Problem
Given a set of intervals with possibly non-distinct start and end points, find all maximal gaps. A gap is defined as an interval that does not overlap with any given interval. All endpoints are integers and inclusive.
For example, given the following set of intervals:
$\{[2,6], [1,9], [12,19]\}$
The set of all maximal gaps is:
$\{[10,11]\}$
For the following set of intervals:
$\{[2,6], [1,9], [3,12], [18,20]\}$
The set of all maximal gaps is:
$\{[13,17]\}$
because that produces the maximal gap.
Proposed Algorithm
My proposed algorithm (modified approach taken by John L.) to compute these gaps is:
- Order the intervals by ascending start date.
- Initialise an empty list
gapsthat will store gaps - Initialise a variable,
last_covered_point, to the end point of the first interval. - Iterate through all intervals in the sorted order.
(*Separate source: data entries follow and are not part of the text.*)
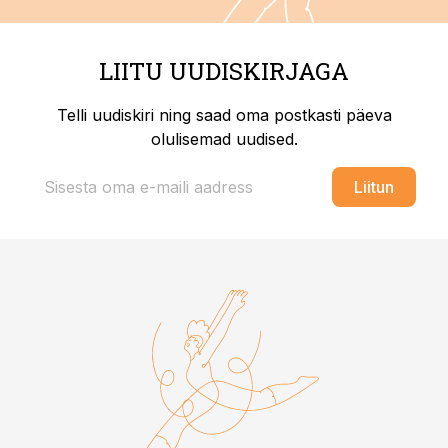
LIITU UUDISKIRJAGA
Telli uudiskiri ning saad oma postkasti päeva
olulisemad uudised.
Liitun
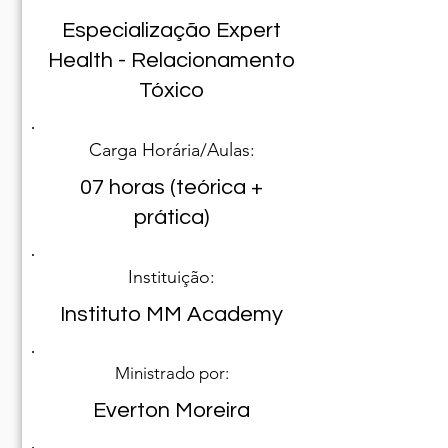
Especialização Expert
Health - Relacionamento
Tóxico
Carga Horária/Aulas:
07 horas (teórica +
prática)
Instituição:
Instituto MM Academy
Ministrado por:
Everton Moreira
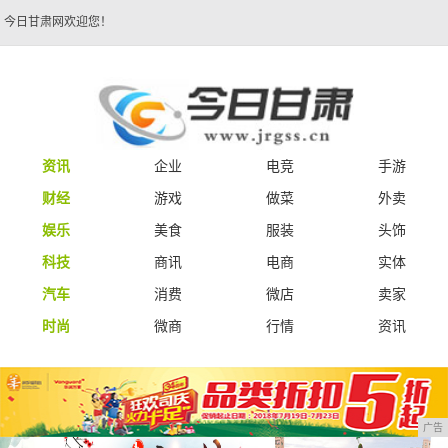
今日甘肃网欢迎您！
资讯
企业
电竞
手游
财经
游戏
做菜
外卖
娱乐
美食
服装
头饰
科技
商讯
电商
实体
汽车
消费
微店
卖家
时尚
微商
行情
资讯
广告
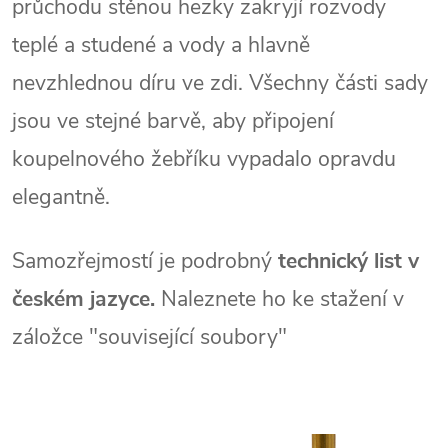
průchodu stěnou hezky zakryjí rozvody
teplé a studené a vody a hlavně
nevzhlednou díru ve zdi.
Všechny části sady
jsou ve stejné barvě, aby připojení
koupelnového žebříku vypadalo opravdu
elegantně.
Samozřejmostí je podrobný
technický list v
českém jazyce.
Naleznete ho ke stažení v
záložce "související soubory"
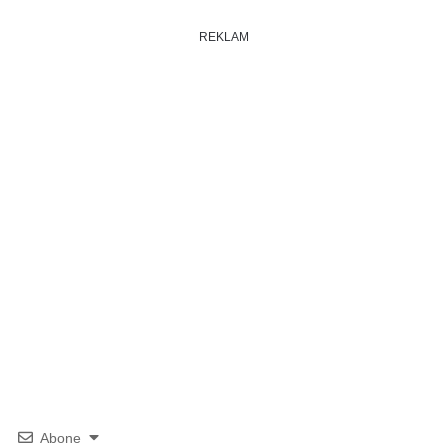
REKLAM
Abone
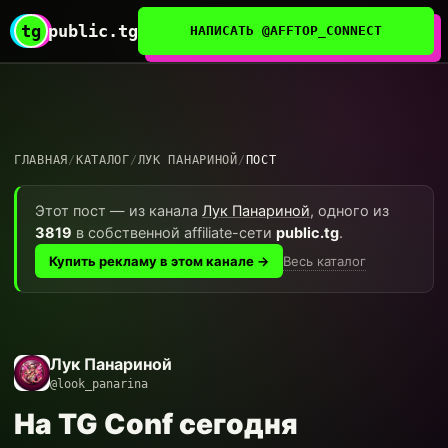
tg
public.tg
НАПИСАТЬ @AFFTOP_CONNECT
ГЛАВНАЯ
/
КАТАЛОГ
/
ЛУК ПАНАРИНОЙ
/
ПОСТ
Этот пост — из канала
Лук Панариной
, одного из
3819
в собственной affiliate-сети
public.tg
.
Весь каталог
Купить рекламу в этом канале →
Лук Панариной
@look_panarina
На TG Conf сегодня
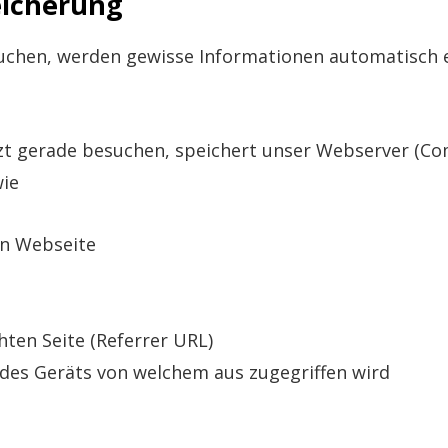
eicherung
hen, werden gewisse Informationen automatisch er
tzt gerade besuchen, speichert unser Webserver (C
wie
en Webseite
hten Seite (Referrer URL)
des Geräts von welchem aus zugegriffen wird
For each interval
[start, end], do the following.- If
start > last_covered_point + 1, add the gap,[last_covered_point + 1, start - 1]togaps. - Assign
max(last_covered_point, end)tolast_covered_point.
- If
- Return
gaps
I have tested my algorithm on a few cases and it produces the correct results. But I cannot say with 100% guarantee that it works for every interval permutation and combination. Is there a way to prove this handles every permutation and combination?
2 Answers 2
The key to prove your algorithm is correct is to find enough invariants of the loop, step 4 so that we apply use mathematical induction.
Let $I_1, I_2, \cdots, I_n$ denote the sorted intervals. When the algorithm has just finished processing $I_i$, we record the values of gaps and last_covered_point as $\text{gaps}_i$ and $\text{last_covered_point}_i$ respectively.
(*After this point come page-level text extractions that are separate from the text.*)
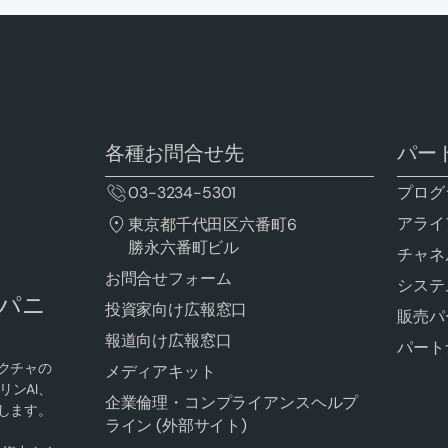
各種お問合せ先
パー
03-3234-5301
プログ
アライ
東京都千代田区六番町6
勝永六番町ビル
チャネ
お問合せフォーム
システ
ンパニ
投資家向け広報窓口
販売パ
報道向け広報窓口
パート
クチャの
メディアキット
ンAI、
企業倫理・コンプライアンスヘルプ
します。
ライン (外部サイト)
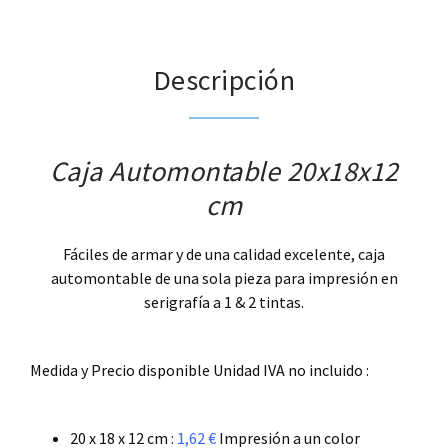
Descripción
Caja Automontable 20x18x12
cm
Fáciles de armar y de una calidad excelente, caja
automontable de una sola pieza para impresión en
serigrafía a 1 & 2 tintas.
.
Medida y Precio disponible Unidad IVA no incluido :
.
20 x 18 x 12 cm :
1,62 €
Impresión a un color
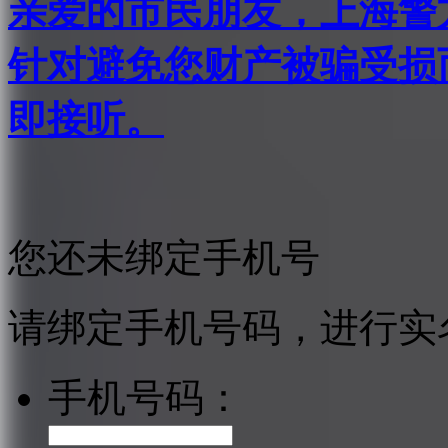
亲爱的市民朋友，上海警方反
针对避免您财产被骗受损
即接听。
您还未绑定手机号
请绑定手机号码，进行实
手机号码：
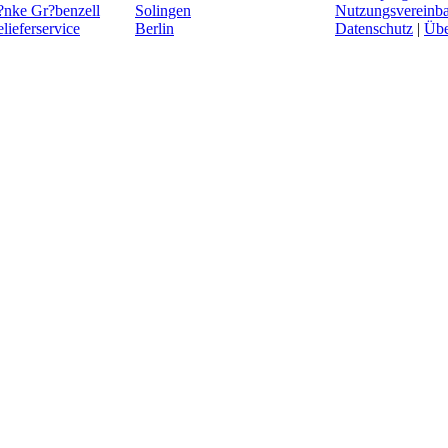
?nke Gr?benzell
Solingen
Nutzungsvereinb
ieferservice
Berlin
Datenschutz
|
Übe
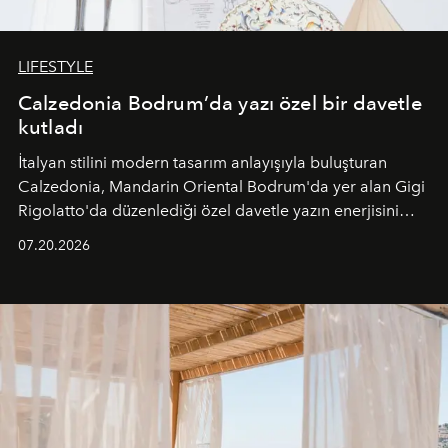
LIFESTYLE
Calzedonia Bodrum’da yazı özel bir davetle
kutladı
İtalyan stilini modern tasarım anlayışıyla buluşturan
Calzedonia, Mandarin Oriental Bodrum'da yer alan Gigi
Rigolatto'da düzenlediği özel davetle yazın enerjisini
paylaştı.
07.20.2026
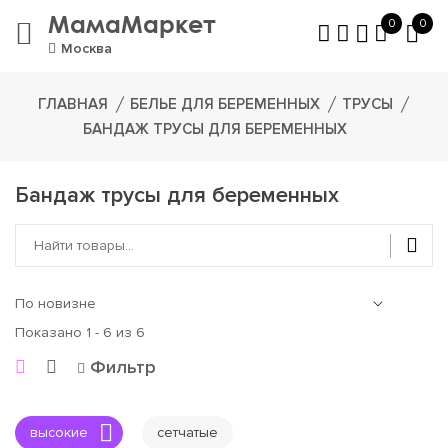
МамаМаркет
0
0
Москва
ГЛАВНАЯ
БЕЛЬЕ ДЛЯ БЕРЕМЕННЫХ
ТРУСЫ
БАНДАЖ ТРУСЫ ДЛЯ БЕРЕМЕННЫХ
Бандаж трусы для беременных
Показано 1 - 6 из 6
Фильтр
высокие
сетчатые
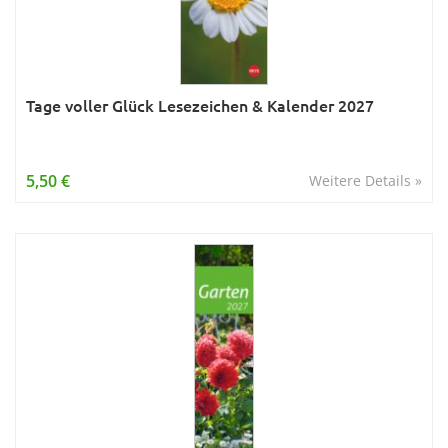
Tage voller Glück Lesezeichen & Kalender 2027
5,50 €
Weitere Details »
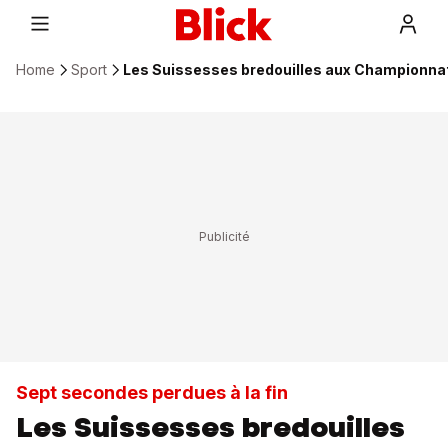
Home
Sport
Les Suissesses bredouilles aux Championna
Sept secondes perdues à la fin
Les Suissesses bredouilles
Let us prove the following proposition, $P(i)$, for $i=1, 2, \cdots, n$.
$\text{gaps}_i$ is the set of all maximal gaps for $I_1, I_2, \cdots, I_i$ and $\text{last_covered_point}_i$ is the maximum of all right endpoints of $I_1, I_2, \cdots, I_i$.
When $i=1$, $\text{gaps}_1$ is the empty set and $\text{last_covered_point}_1$ is the right endpoint of $I_1$. So $P(1)$ is correct.
For the sake of mathematical induction, assume $P(i)$ is correct, where 1ドル\le i\lt n$. Let $I_{i+1}=[s, e]$. There are two cases.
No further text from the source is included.